Tribunal Administratif de Paris — Décision N° TA75-2326844

vendredi 17 octobre 2025

JuridictionTribunal Administratif de Paris
SectionTribunal Administratif de Paris
N° DossierTA75-2326844
TypeDécision
RecoursPlein contentieux
PublicationC
Formation6e Section - 2e Chambre
Avocat requérantTHEVENET

Résumé IA

Le Tribunal Administratif de Paris, saisi par M. B..., estime ne pas être en mesure de se prononcer sur le défaut d'information allégué à l'encontre de l'Assistance publique-hôpitaux de Paris (AP-HP) concernant le risque de récidive de son lymphome folliculaire et le suivi nécessaire. Avant de statuer sur la responsabilité et l'indemnisation, le tribunal ordonne une expertise médicale pour déterminer si ce manquement à l'obligation d'information prévue à l'article L. 1111-2 du code de la santé publique est établi et s'il a causé un préjudice. La solution retenue est donc un sursis à statuer dans l'attente des résultats de cette expertise.

Texte intégral

Vu la procédure suivante :

Par une requête et un mémoire complémentaire, enregistrés le 23 novembre 2023 et le 11 mars 2025, M. A... B..., représenté par Me Thevenet, demande au tribunal :

1°) de condamner l’Assistance publique-hôpitaux de Paris (AP-HP) à l’indemniser de son entier préjudice ;

2°) de condamner l’AP-HP à lui verser la somme de 20 000 euros en indemnisation du préjudice d’impréparation qu’il a subi ;

3°) d’ordonner une expertise médicale aux fins d’évaluation de ses préjudices consécutifs aux troubles psychologiques en lien avec la faute commise par l’AP-HP ;

4°) de condamner l’AP-HP à afficher au sein de la direction « droits des patients » de l’hôpital Saint Louis le jugement à intervenir pour une période de six mois à compter de sa notification ;

5°) de mettre à la charge de l’AP-HP les entiers dépens ;

6°) de mettre à la charge de l’AP-HP la somme de 3 000 euros au titre des dispositions de l’article L. 761-1 du code de justice administrative.

Il soutient que :
l’AP-HP a commis des fautes de nature à engager sa responsabilité tenant, d’une part, en un défaut d’information sur le risque de récidive et les modalités du suivi dont il aurait dû bénéficier et, d’autre part, en un retard dans le diagnostic d’une récidive du lymphome folliculaire dont il souffrait en juin 2020, alors qu’il était suivi pour cette maladie depuis 2014 au sein du service d’hématologie de l’hôpital Saint-Louis ;
il est fondé à solliciter le versement de la somme de 20 000 euros au titre du préjudice d’impréparation causé par le défaut d’information ;
l’évaluation des préjudices subis au niveau psychologique nécessite une expertise médicale.
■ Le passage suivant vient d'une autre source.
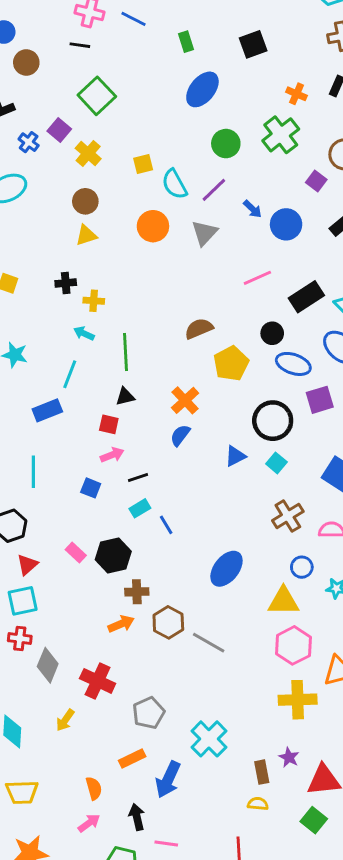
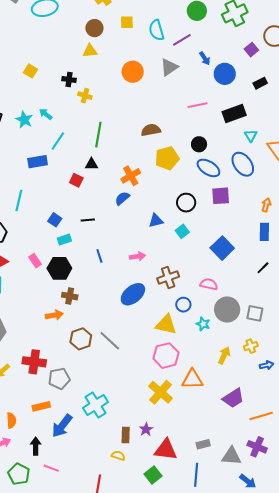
yellow square: (143, 164) -> (127, 22), moved
orange circle: (153, 226) -> (133, 72), moved
black rectangle: (306, 297) -> (234, 114), moved
cyan arrow: (84, 333) -> (46, 114), moved
black circle: (273, 421) -> (186, 203), size x0.7
pink arrow: (112, 455) -> (137, 256), moved
cyan rectangle: (140, 508) -> (64, 240), moved
brown cross: (288, 516) -> (168, 278), moved
brown hexagon: (168, 622) -> (81, 339), moved
red cross: (98, 681) -> (34, 362), moved, turned -30
yellow cross: (298, 700) -> (160, 392), turned 30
Par un mémoire en défense, enregistré le 10 février 2025, l’AP-HP conclut au rejet de la requête.

Elle fait valoir que :
sa responsabilité ne saurait être engagée, dès lors qu’aucun lien de causalité n’est établi entre le retard de diagnostic et le dommage, l’évolution de la maladie de M. B... s’étant révélée satisfaisante ;
le préjudice d’impréparation n’est pas établi, dès lors que la demande de M. B... ne concerne pas un acte médical mais le risque de récidive du lymphome dont il est atteint, qui est un risque inhérent à sa pathologie ;
les troubles psychologiques dont fait état le requérant ne peuvent être rattachés au retard de diagnostic dès lors que le traitement de la tumeur a été satisfaisant, par suite, l’utilité d’une mesure d’expertise n’est pas démontrée.


La requête a été communiquée à la caisse primaire d’assurance maladie de Paris, qui n’a pas produit de mémoire.


Par une ordonnance du 27 août 2025, la clôture de l’instruction a été fixée au 12 septembre 2025.


Vu les autres pièces du dossier.

Vu :
le code de la santé publique,
le code de la sécurité sociale,
le code de justice administrative.

Les parties ont été régulièrement averties du jour de l’audience.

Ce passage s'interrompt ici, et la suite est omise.